La reforma, por supuesto, no es perfecta, pero su contenido es valiente y avanza en la buena dirección. Es valiente porque, por primera vez, rompe con tabúes establecidos que han hecho mucho daño al empleo en España, como la centralización de la negociación colectiva, la ultractividad de los convenios, la movilidad funcional o la capacidad del empresario para gestionan la jornada laboral en términos anuales y, de esta forma, evitarse el tener que pagar horas extras de forma innecesaria.

Creo que lo mejor, y lo más valiente, de lo que acaba de aprobar el Gobierno está aquí, porque la empresa, para sobrevivir necesitaba de esas dosis de flexibilidad para negociar su convenio colectivo y gestionar su plantilla que la reforma le otorga. No me cabe duda que esto va a provocar las iras sindicales porque en cuanto prima el convenio de empresa sobre cualquier otro, el poder político de los sindicatos se diluye y su papel, tal y como lo concebían hasta ahora, se vuelve irrelevante.

Creo que también es especialmente importante y valiente el reducir de una vez por todas el coste del despido. En este sentido, me parece de especial relevancia tanto la eliminación de los trámites administrativos en los casos de expedientes de regulación de empleo como que una empresa se pueda acoger al despido procedente en cuanto lleve tres trimestres de reducción de ingresos, aunque siga en beneficios. Con ello, de lo que se trata es de que la empresa pueda actuar a tiempo, no como sucede hasta ahora que, en la mayoría de los casos, cuando puede despedir con veinte días, el daño que ha sufrido es tal que ni con eso se salva la compañía.
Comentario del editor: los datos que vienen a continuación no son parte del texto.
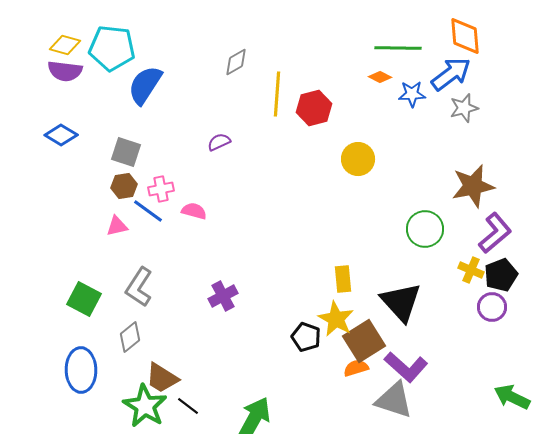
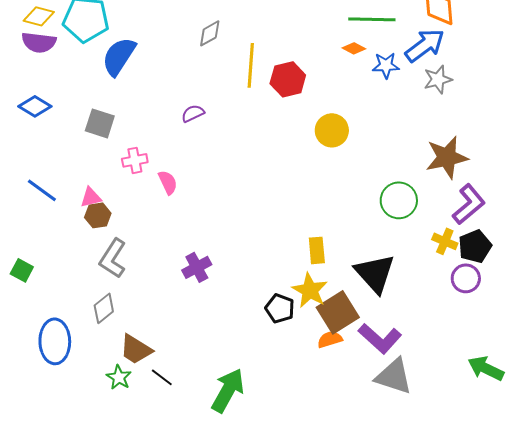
brown hexagon: (124, 186) -> (98, 215), moved
blue line: (148, 211) -> (42, 190), moved
pink semicircle: (194, 211) -> (168, 182), turned 50
green square: (84, 299) -> (22, 270), moved, size x0.7
gray triangle: (394, 400) -> (394, 376), moved
green star: (145, 406) -> (119, 377), size x0.6

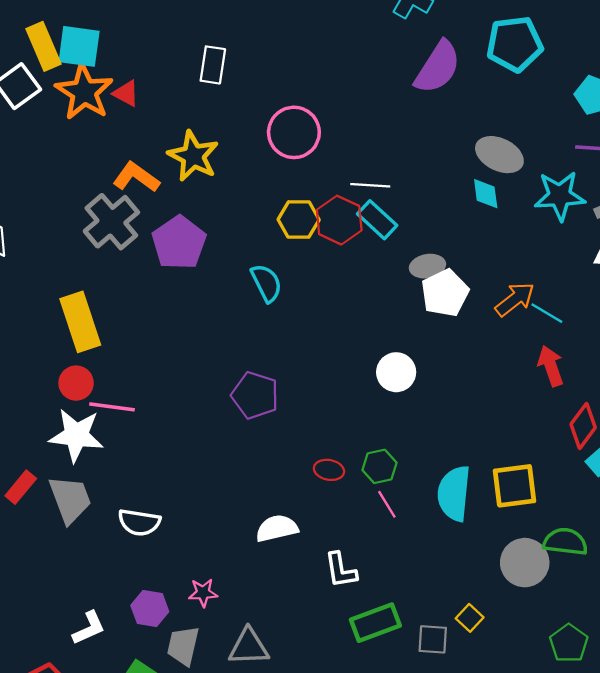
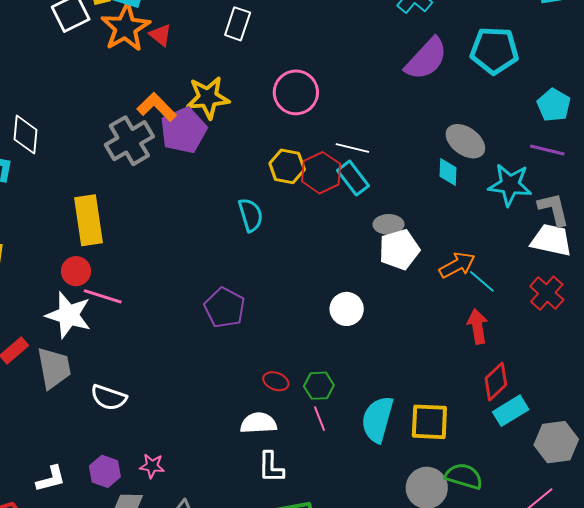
yellow star: (193, 156) -> (208, 97), turned 30
purple pentagon: (179, 243) -> (183, 130), moved
white semicircle: (277, 528) -> (258, 423), moved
Y, además, ya no se deja en manos de los magistrados de lo social el definir las causas económicas para el despido procedente porque la reforma las acaba de clarificar completamente, y por ley.

Bajo mi punto de vista, donde falla la reforma es en el coste del despido para las nuevas contrataciones. En algunos casos, como en los contratos de aprendizaje, éste prácticamente desaparece con la ampliación a un año del periodo de prueba en los nuevos contratos, lo cual puede inducir a las empresas a contratar jóvenes. Pero creo que se debería haber ido más lejos y en lugar de reducir el coste del despido a 33 días, se debería haber introducido, con carácter general, un nuevo contrato de crisis con una indemnización de 20 días como máximo, que es lo que podrían pagar muchas pymes en estos tiempos por contratar a un nuevo trabajador.

En conjunto, sin embargo, la reforma es tan buena como valiente y puede resultar fundamental para frenar la destrucción de empresas y, con ella, la sangría del empleo.